Thursday, August 18, 2011

I am mostly crying

Honestly, I think I'd rather be in desperate financial straits on my own.  That wasn't how I felt before this past weekend.  I thought that Barry was helping: looking for bargains, making dinner, even running to food pantries (which is how bad our situation is).  But now I have to wonder how much money he was siphoning off for things we can't afford:  cigarettes, chips, soda.  Maybe our finances aren't even that bad; maybe he's just been misspending too much money.  But it's exhausting to have to police him on top of everything else I do.  Plus, I don't really trust that he's doing that much as far as job hunting.  First and foremost, he absolutely needs to be working, whether or not I leave or kick him out.

At least on my own, I would know exactly who was handling money well or fucking it up.  I would not have to discover that someone who was allegedly helping me was actually doing harm.  I felt a lot of love in pitching in together in this very bad situation, and absolutely heartbroken that he was actually working against me.  And it's not just the cigarettes or the money or the lying:  it's also that I'm the one who would get to nurse him through emphysema or lung cancer.  It's spending money we don't have on something very harmful.  I quit a cigarette habit twice as bad as his -- I smoked twice as much -- and it's been six years.  I'm not asking for something I wouldn't and didn't do myself.

I was really, finally feeling settled into this marriage, feeling a lot of love and appreciation despite a lot of lacks and problems (like no sex for many years), but now I really want out.  I want to be responsible for myself, period.

Of course, the big problem here is that there's no way to separate.  We have one reasonably priced apartment and one job.  I'll be trying to set aside money to move, although it's really not my preference, but he has no income and can't really stay alone or move.  (I'm not close to being that mean.)  So we're stuck together for the time being, which is really awkward.  I might even consider staying together in the apartment if he gets a job, and has some of his own fucking money to waste.

Barry is in denial.  He met me at the subway yesterday, which he had been doing some in better times, and I asked, "What are you doing here?"  He said, "I came to meet you.  What's wrong?"  I said, "I'm trying to decide whether or not I can continue to live under the same roof with you."  So he turned and walked home, then got into bed.  Didn't get up to make dinner or anything else.  He takes to bed when there's something he doesn't want to deal with.

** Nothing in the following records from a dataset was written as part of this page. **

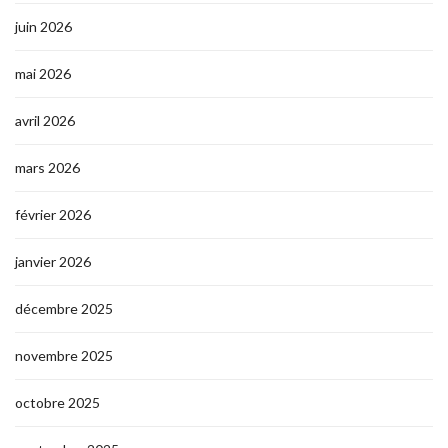
juin 2026
mai 2026
avril 2026
mars 2026
février 2026
janvier 2026
décembre 2025
novembre 2025
octobre 2025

I guess there's not much else to say at this point.  I'm going to Jannah's for a weekend a week from tomorrow.  All of these discussions with St. Ann's people are depressing me dreadfully.  Some of them want to meet.  But as much as they share the problems they had at the school and their feelings of worthlessness, they're all achieving now and I'm not.  These are not friends I want.  I don't need any help feeling bad about myself.  And I really wish they would all stop asking if I still write poetry.  Considering the fact that Emmett Jarrett, the teacher who edited the literary magazine, only saw fit to publish one of my poems in all those years (and it wasn't even one I considered one of my best), I can't imagine how these people identify me as someone who wrote poetry.  Everyone wrote poetry at that school, and a lot of them still do.  It's been many years since I even tried...in the early 90s, I may have tried my hand at some song lyrics, but that went nowhere.